Page-level text extractions:
####################
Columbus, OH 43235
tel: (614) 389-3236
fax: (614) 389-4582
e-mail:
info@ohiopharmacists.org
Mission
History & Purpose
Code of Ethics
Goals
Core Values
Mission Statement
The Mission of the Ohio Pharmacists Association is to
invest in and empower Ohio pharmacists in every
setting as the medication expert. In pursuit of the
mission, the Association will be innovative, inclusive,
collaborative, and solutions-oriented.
####################
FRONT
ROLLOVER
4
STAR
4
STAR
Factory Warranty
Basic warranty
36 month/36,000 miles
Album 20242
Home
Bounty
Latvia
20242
####################
### DESCRIPTION OF THE TASK
The entries above hold a line with "Code of Ethics" and a later line with "collaborative, and solutions-oriented.". Write out exactly those lines and all lines between, nothing more.

### SOLUTION BELOW
Code of Ethics
Goals
Core Values
Mission Statement
The Mission of the Ohio Pharmacists Association is to
invest in and empower Ohio pharmacists in every
setting as the medication expert. In pursuit of the
mission, the Association will be innovative, inclusive,
collaborative, and solutions-oriented.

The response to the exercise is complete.